The Pakistani Army, as paranoid as ever, seems to be more interested in fighting India than in fighting the floods. It’s no secret that Pakistan doesn’t have enough helicopters to ferry supplies to the nearly one million people marooned by the rampaging Indus and its tributaries. After endless-seeming shilly-shallying in Islamabad, mostly having to do with sovereignty and pride, U.S. helicopters from Afghanistan were finally permitted to participate in rescue operations. Nevertheless, there’s still a helicopter shortage, which could be alleviated, except for one little problem: the offer comes from India. Here’s how that sad story shapes up:
The United Nations has appealed urgently for helicopters to reach tens of thousands of Pakistanis marooned by the calamitous floods while scores of choppers idle in Indian hangars in the face of Islamabad's reluctance to accept aid from New Delhi.
Amid reports that nearly 800,000 people stranded by the floods can now be reached only by air, the UN put out an SOS for choppers for a disaster that has markedly rendered Pakistan's fetish for F-16 fighter jets irrelevant. "We need at least 40 additional heavy-lift helicopters, working at full capacity, to reach the huge numbers of increasingly desperate people with life-saving relief," Marcus Prior of the World Food Program said in a statement.
India meantime is sitting on some 300 utility choppers spread across its air force, navy, coast guard and army without moving a muscle because of Pakistan's obvious reluctance to accept help from New Delhi. Even that acceptance came after pressure from the US and the international community that hinted that Pakistan could not expect the world to come to its assistance while it selectively spurned help from close quarters.
Help from the Indian military for Pakistan even amid its national disaster is a non-starter in the eyes of many because of the adversarial relationship between the two countries.
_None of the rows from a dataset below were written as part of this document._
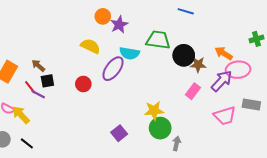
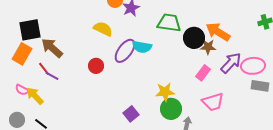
cyan semicircle: (129, 53) -> (142, 47), moved
orange arrow: (224, 53) -> (218, 32), moved, size x1.4
brown arrow: (38, 66) -> (52, 48), size x1.6
pink ellipse: (238, 70) -> (253, 66), moved
black square: (47, 81) -> (30, 30), moved, size x1.6
pink trapezoid: (225, 116) -> (213, 102), moved

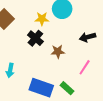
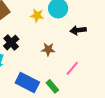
black arrow: (88, 37) -> (78, 30), moved
black cross: (35, 38) -> (11, 43), moved

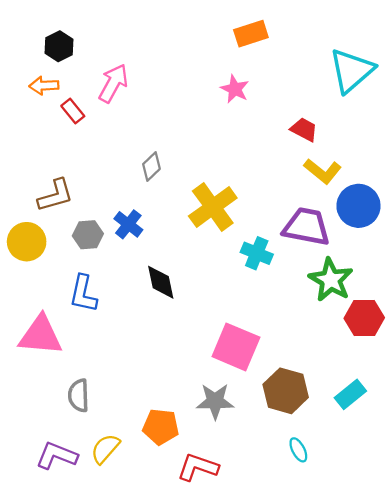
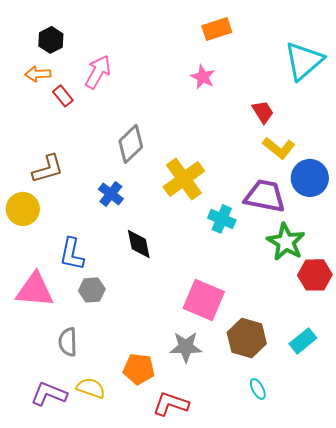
red trapezoid: (304, 130) -> (263, 112), turned 30
gray diamond: (151, 167) -> (131, 144), size x1.5
gray hexagon: (88, 235) -> (92, 290), moved
yellow semicircle: (105, 449) -> (91, 388), turned 68

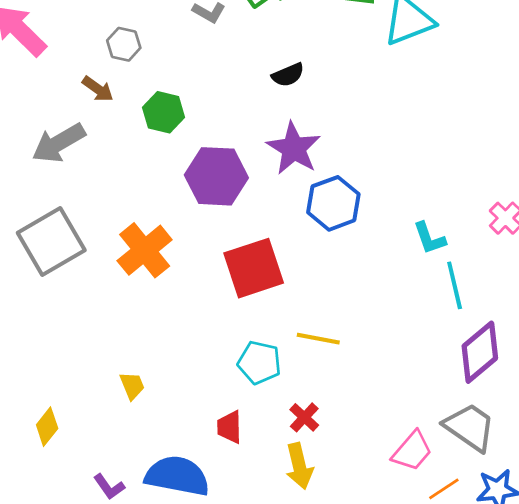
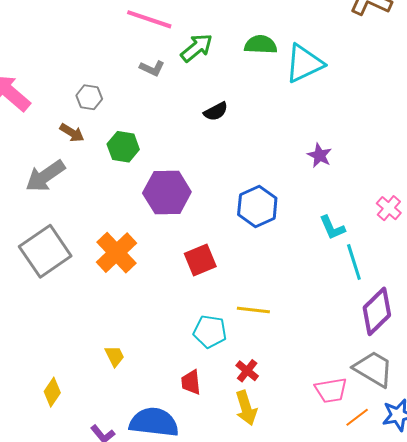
purple star: (294, 148) -> (320, 155), moved, size x0.6
red square: (254, 268) -> (200, 260), size x0.7
pink trapezoid: (412, 451) -> (331, 390), turned 44

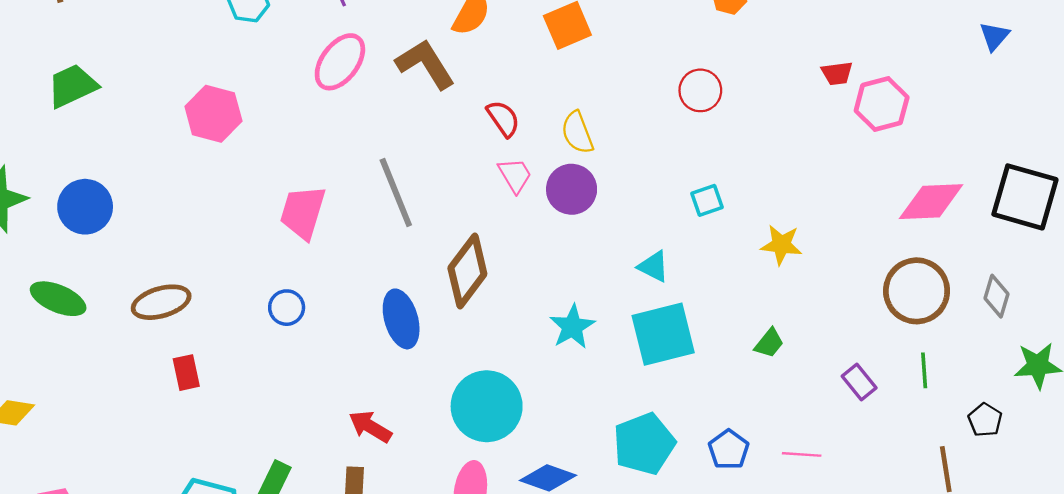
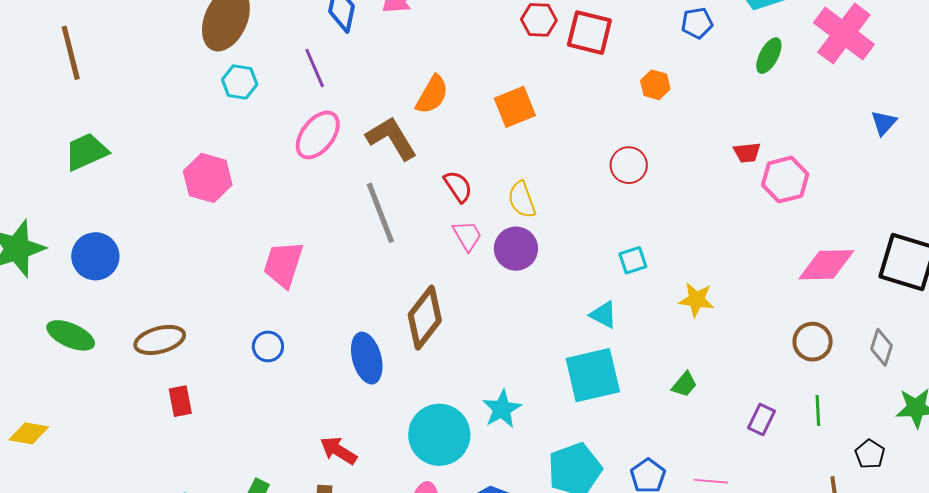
gray line: (396, 192) -> (380, 213), moved
cyan triangle: (653, 267) -> (603, 315), moved
brown circle: (917, 291) -> (813, 342), size x0.7
cyan star: (572, 327) -> (502, 409), moved
purple rectangle: (859, 382) -> (762, 419), turned 64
Islamabad's move to accept the $5 million assistance from India has been met with scathing criticism from Pakistan's pro-military circles, with one commentator trashing the government for accepting aid under US pressure and invoking the Kashmir issue even as Pakistan is going down the tubes.
"This money has the blood of Kashmiris on it and one wonders how our Kashmiri brethren must be feeling as they face the bullets of Indian forces every day and see us taking Indian 'aid'," Shireen Mazari, editor of the Nation newspaper, who is said to be close to the Pakistan military, wrote earlier this week.
Better that their brethren in Pakistan die than be rescued by Indian helicopters? How insulting to the people of Kashmir!
But I do understand why Pakistanis who profit from a perpetual state of war with India might fear the long term effects of generous monetary and material aid from India. Those who live to tell the tale of their survival or rescue may emerge from the flood with a positive, non-demonic image of India. If that ever happens, Pakistani politics will be turned upside down.
When catastrophe happens, the hope is that all parties will unite to mitigate the suffering. One further hopes that, in the process of assisting those who desperately need help, the antagonists will discover that they can work harmoniously and wholeheartedly to meet the most basic human needs of sustenance and shelter and health care. Even as the Indus continues to ravage the country, that's not the spirit of things in Pakistan.